La nomination de Mohamed Ennaceur comme vice-président de Nidaa Tounes est, pour le moins, malvenue, pour l’opposition, particulièrement celle réunie au sein du Front du salut national. De quelle crédibilité peut-elle se targuer dès lors que son candidat pour occuper le poste de chef de gouvernement a rapidement fait de rejoindre un de ses principaux parti ?
Premier à réagir, Mehdi Ben Gharbia, député de l’Alliance démocratique, a fustigé «l’absence de morale». «Au sein de l’Alliance Démocratique, nous croyons qu’il ne peut y avoir de politiques sans morale», a-t-il déclaré suite à cette nomination. Ben Gharbia a rappelé, aussi, que lors des pourparlers pour le choix d’un chef de Gouvernement, Mohamed Ennaceur lui avait confirmé qu’il n’avait pas de souhait de rejoindre un parti dans l’avenir. «L’Alliance s’est trompée tout en étant soulagée qu’il ne soit pas à la tête du gouvernement», a-t-il ajouté.
Pour rappel, Mohamed Ennaceur a été élu au poste de chef du Gouvernement par deux fois, lors des sessions du 1er novembre et du 14 décembre 2013, du Dialogue national. Il avait, alors, recueilli, respectivement, 14 et 11 voix des partis participant au Dialogue. A chaque fois, il lui fut opposé un veto de la part d’Ennahdha.
«Au sujet du veto d’Ennahdha à mon encontre, je n’en connais pas les raisons, même si je dispose de quelques éléments de réponse, avait commenté Mohamed Ennaceur, dans une interview accordée, le 28 décembre 2013, au quotidien arabophone Al-Maghreb. Je me souviens que Zied Laâdhari (porte-parole d’Ennahdha, ndlr) avait déclaré, sur une chaîne de TV, que j’étais proche de Nidaa Tounes ce qui justifie, d’après lui le refus naturel de ma candidature. Mais j’ai affirmé, à plusieurs reprises, que je ne suis pas adhérent dans ce parti.»
N’ayant aucune aspiration partisane en novembre et décembre 2013, Mohamed Ennaceur justifie, désormais, cette adhésion à Nidaa Tounes par le rôle positif qu’a joué ce parti lors du Dialogue national, et les idées qu’il a défendues ayant mené la Tunisie vers l’adoption d’une Constitution progressiste garantissant les droits de l’Homme. «Je me tenais à équidistance de tous les partis avant d’intégrer Nidaa Tounes» a-t-il affirmé, dans une déclaration accordée à l’agence TAP, dimanche dernier.
«Hier j’étais indépendant, car je devais l’être, a-t-il défendu, hier, à l’issue de l’officialisation de son adhésion à Nidaa Tounes.
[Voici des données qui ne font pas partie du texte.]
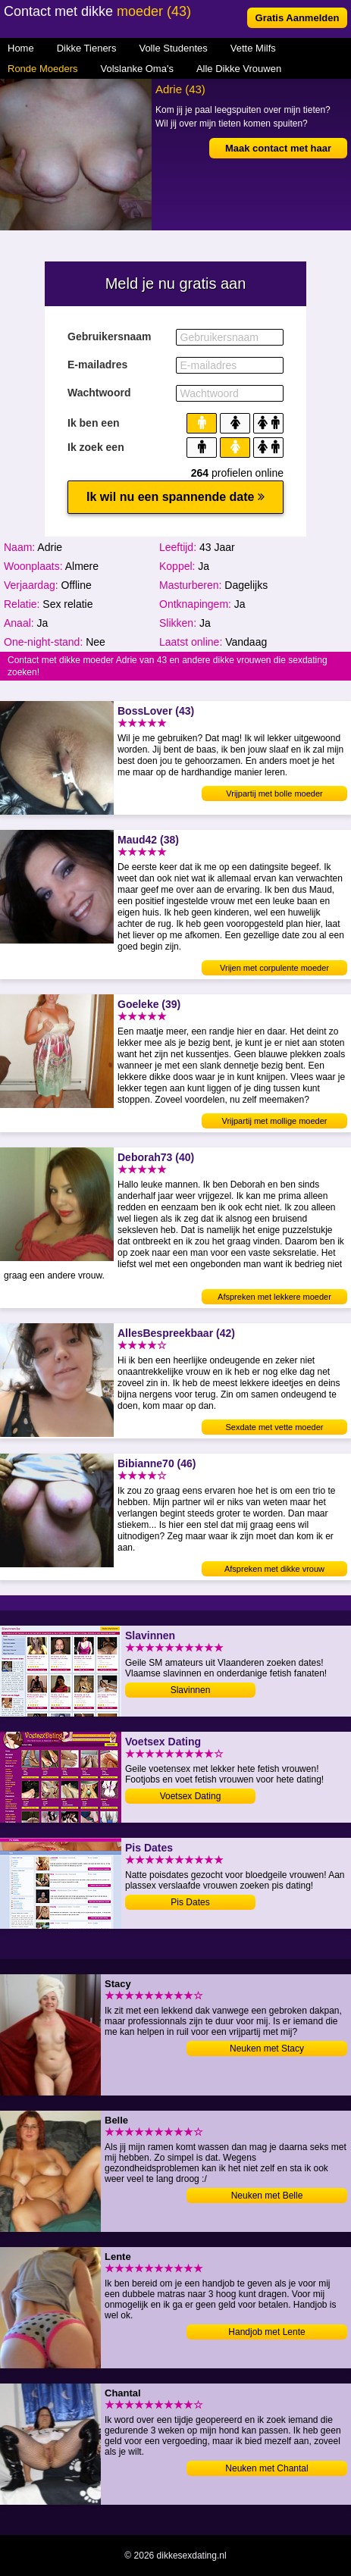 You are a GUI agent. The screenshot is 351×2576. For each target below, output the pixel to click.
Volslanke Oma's (137, 68)
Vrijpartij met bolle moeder (274, 793)
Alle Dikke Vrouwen (238, 68)
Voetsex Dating (190, 1796)
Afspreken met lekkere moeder (274, 1296)
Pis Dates (190, 1902)
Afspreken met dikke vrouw (274, 1568)
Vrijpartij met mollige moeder (274, 1120)
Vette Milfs (253, 48)
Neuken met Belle (267, 2195)
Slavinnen (191, 1690)
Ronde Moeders (43, 68)
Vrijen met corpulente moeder (274, 967)
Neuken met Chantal (266, 2468)
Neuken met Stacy (267, 2048)
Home (21, 48)
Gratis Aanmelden (297, 17)
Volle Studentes (173, 48)
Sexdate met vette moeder (274, 1427)
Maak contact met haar (278, 148)
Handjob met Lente (266, 2332)
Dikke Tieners (87, 48) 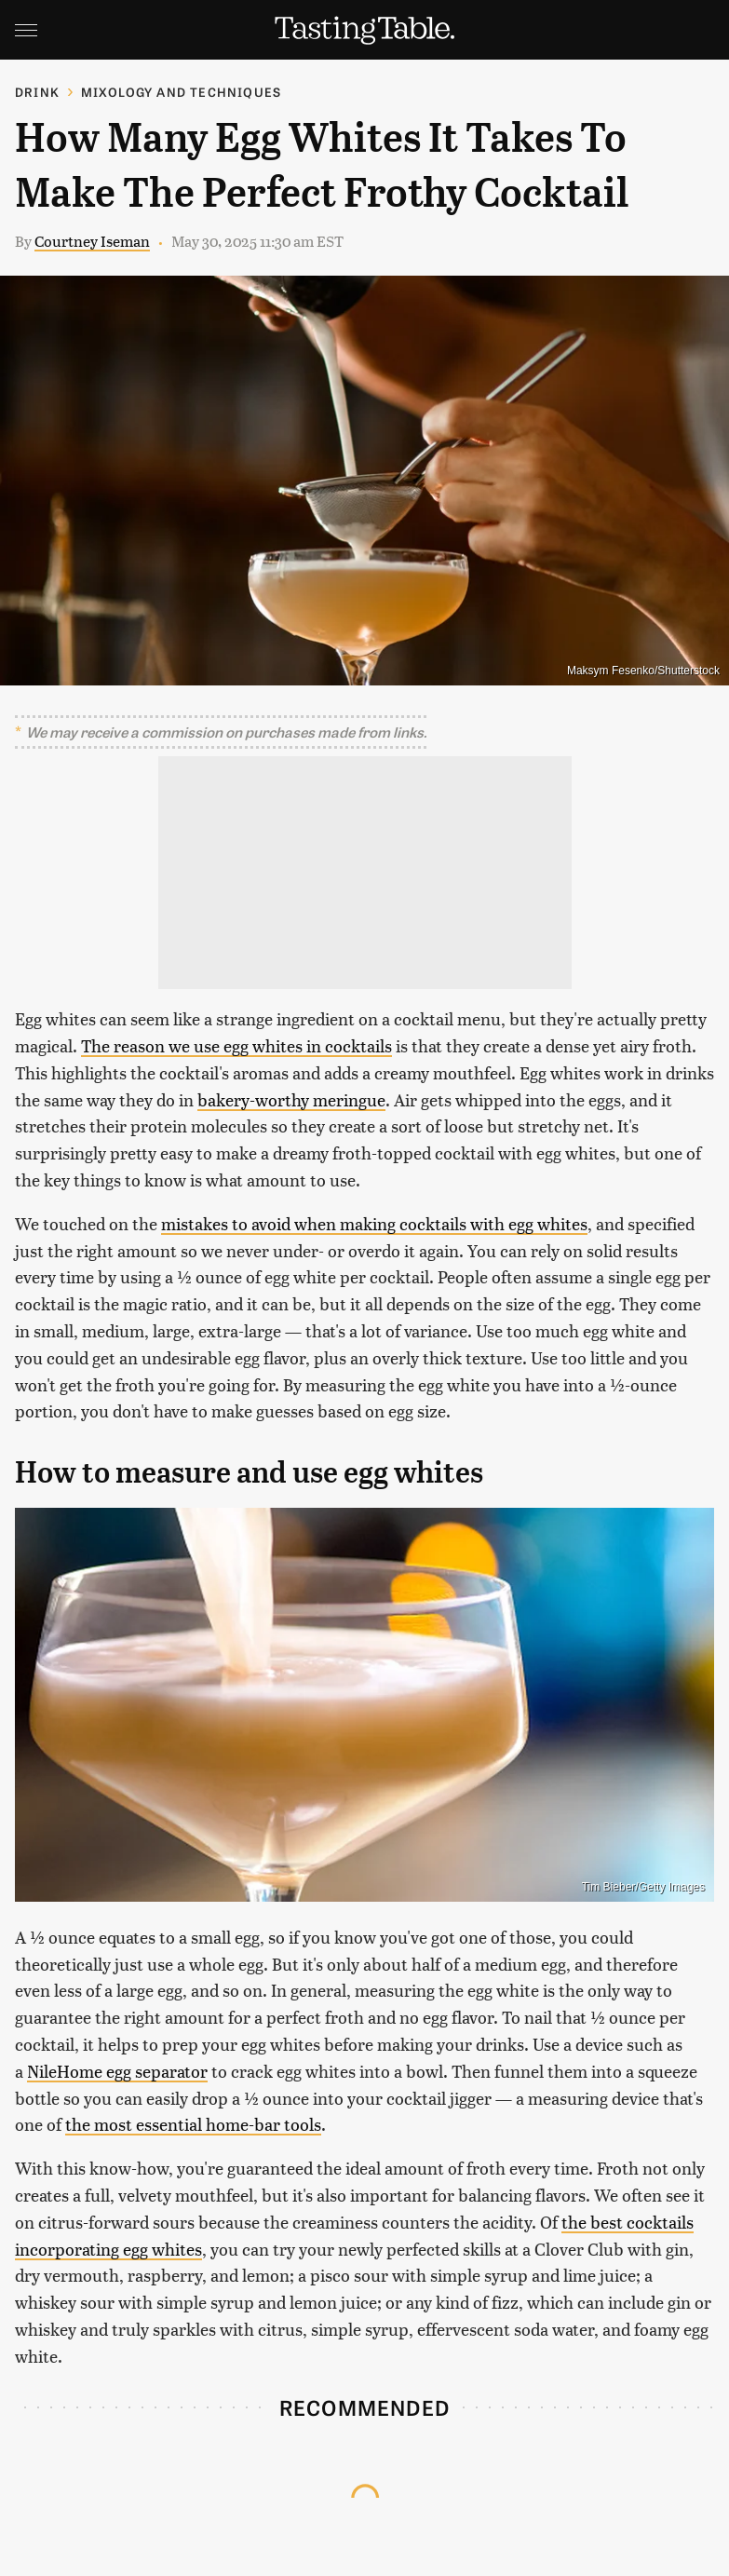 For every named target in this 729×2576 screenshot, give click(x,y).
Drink (37, 92)
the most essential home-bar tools (193, 2123)
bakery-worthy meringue (291, 1099)
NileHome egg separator (117, 2070)
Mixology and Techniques (181, 92)
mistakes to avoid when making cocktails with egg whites (374, 1223)
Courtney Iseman (92, 240)
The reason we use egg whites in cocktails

Aujourd’hui, je ne peux rester les bras croisés et il a fallu que je choisisse un parti. J’ai vu que Nidaa Tounes est fondé sur des principes qui vont de pair avec les aspirations des Tunisiens et que ses membres sont généralement pour le consensus, la solidarité et l’unité.»
Du côté de Nidaa Tounes, Taïeb Baccouche, secrétaire général du parti, a précisé, hier, que cette adhésion était prévue depuis un certain moment, «mais pour certaines raisons, elle n’a pu avoir lieu».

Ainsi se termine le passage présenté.